Edgar Allan Poe weiß nun um seine wahre Identität. Er ist selbst der große Dichter, den alle Welt für tot hält. Und gerade das ist das Problem. Sollte er damit an die Öffentlichkeit gehen, würde man ihn wieder für verrückt erklären und einsperren. Poe beschließt, mit Leonie ein neues Leben zu beginnen und hält um ihre Hand an.

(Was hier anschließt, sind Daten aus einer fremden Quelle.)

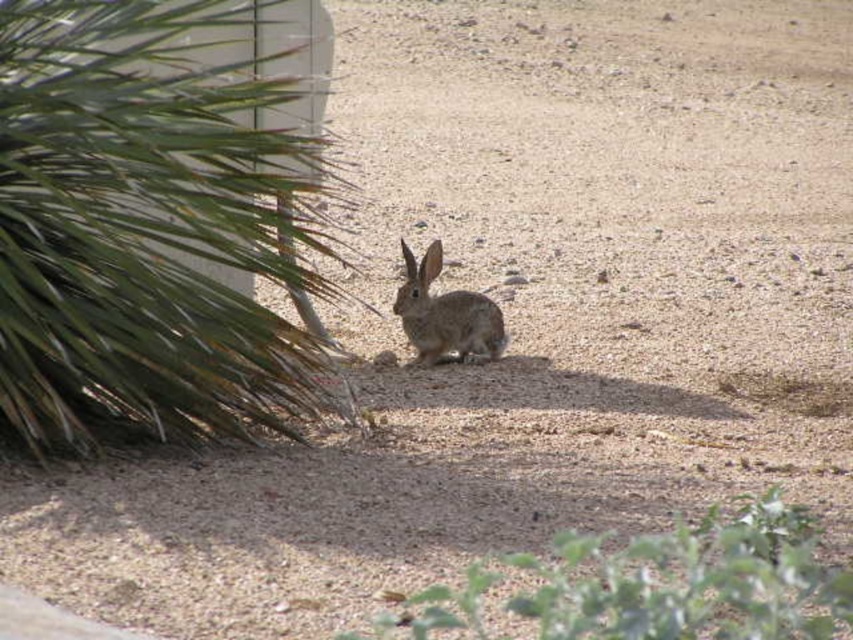 Question: Is green leafy plant at left wider than furry brown rabbit at center?

Choices:
 (A) no
 (B) yes

Answer: (B)

Question: Can you confirm if green leafy plant at left is positioned to the left of furry brown rabbit at center?

Choices:
 (A) yes
 (B) no

Answer: (A)

Question: Which object is the closest to the green leafy plant at lower right?

Choices:
 (A) green leafy plant at left
 (B) furry brown rabbit at center

Answer: (A)

Question: Can you confirm if green leafy plant at left is smaller than green leafy plant at lower right?

Choices:
 (A) no
 (B) yes

Answer: (A)

Question: Which point is closer to the camera?

Choices:
 (A) green leafy plant at left
 (B) furry brown rabbit at center
 (C) green leafy plant at lower right

Answer: (C)

Question: Which point is closer to the camera?

Choices:
 (A) green leafy plant at left
 (B) green leafy plant at lower right

Answer: (B) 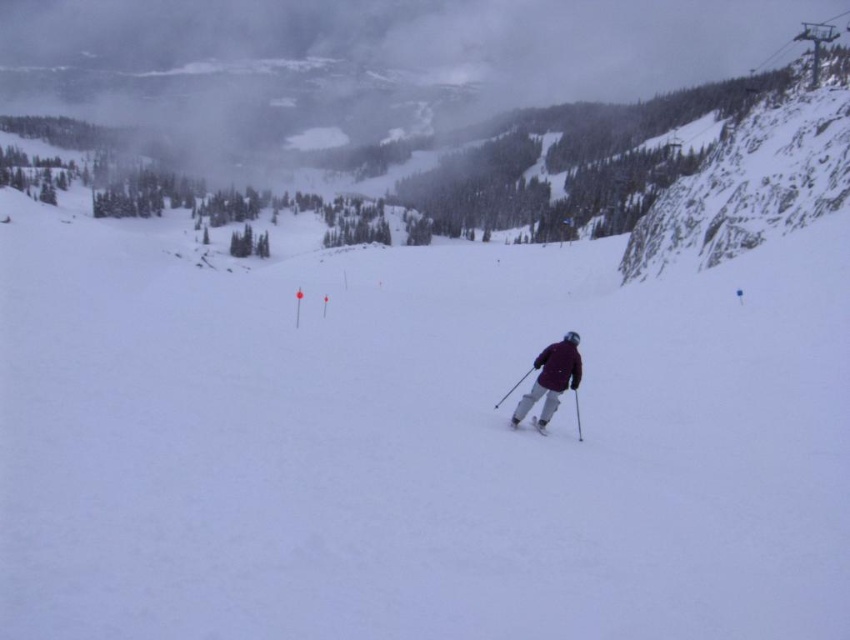 Question: Can you confirm if maroon fabric jacket at center is positioned below matte gray ski at center?

Choices:
 (A) no
 (B) yes

Answer: (A)

Question: Does maroon fabric jacket at center appear over matte gray ski at center?

Choices:
 (A) yes
 (B) no

Answer: (A)

Question: Which point is closer to the camera?

Choices:
 (A) (544, 428)
 (B) (578, 356)

Answer: (A)

Question: Does maroon fabric jacket at center have a smaller size compared to matte gray ski at center?

Choices:
 (A) no
 (B) yes

Answer: (A)

Question: Among these objects, which one is farthest from the camera?

Choices:
 (A) matte gray ski at center
 (B) maroon fabric jacket at center

Answer: (B) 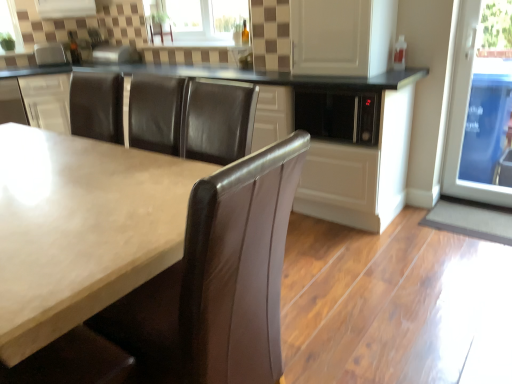 Question: From the image's perspective, relative to matte white countertop at center, is clear glass window at upper center above or below?

Choices:
 (A) below
 (B) above

Answer: (B)

Question: Considering the positions of clear glass window at upper center and matte white countertop at center in the image, is clear glass window at upper center wider or thinner than matte white countertop at center?

Choices:
 (A) thin
 (B) wide

Answer: (A)

Question: Considering the real-world distances, which object is farthest from the white glossy cabinet at center, the 1th cabinetry from the left?

Choices:
 (A) white glossy cabinet at upper center
 (B) matte white countertop at center
 (C) matte black microwave at center, which is the second cabinetry from left to right
 (D) transparent glass door at right
 (E) clear glass window at upper center

Answer: (D)

Question: Based on their relative distances, which object is nearer to the satin silver toaster at upper left?

Choices:
 (A) transparent glass door at right
 (B) clear glass window at upper center
 (C) white glossy cabinet at upper center
 (D) white glossy cabinet at center, the 1th cabinetry from the left
 (E) matte white countertop at center

Answer: (D) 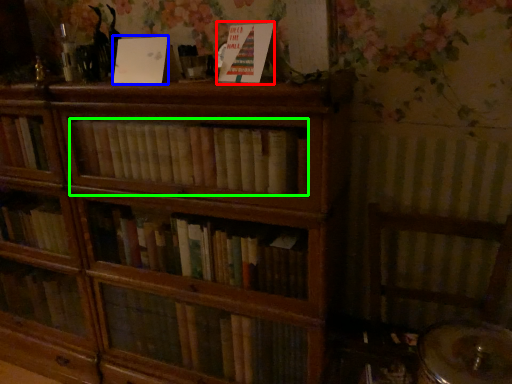 Question: Considering the real-world distances, which object is closest to paperback book (highlighted by a red box)? paperback book (highlighted by a blue box) or book (highlighted by a green box).

Choices:
 (A) paperback book
 (B) book

Answer: (A)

Gemeinsam suchen sie eine Überfahrt nach England, doch eine grauenhafte Seuche an Bord zwingt sie dazu, vom Schiff zurück an Land zu fliehen. Poe versucht sich indes an neuen Kurzgeschichten und Gedichten, doch das Schicksal holt ihn abermals ein, als ein Leser seines Werkes den gebeutelten Mann beschuldigt, billige Plagiate des großen Dichters Edgar Allan Poe zu fabrizieren. Gerade erst dem teuflischen Dr. Baker entronnen und sich seiner eigenen Identität bewusst, muss Poe erkennen, dass er trotz allem lebendig begraben ist in seinem neuen Leben …

_Meine Meinung:_

Ruhig und besonnen beginnt die neue Staffel der Erfolgsserie „Edgar Allan Poe“, die mit dieser Folge den zweiten großen Handlungsstrang beginnt. Damit, dass Poe in Episode 25 seine wahre Identität erfährt und die Gefahr durch Dr. Baker gebannt wurde, ist der erste große Handlungsbogen abgeschlossen, der stark komprimiert auch als |Bastei Lübbe|-Taschenbuch unter dem Titel „Lebendig begraben“ erhältlich ist. Daher bildet „Die Flaschenpost“ für Neueinsteiger die ideale Startfolge.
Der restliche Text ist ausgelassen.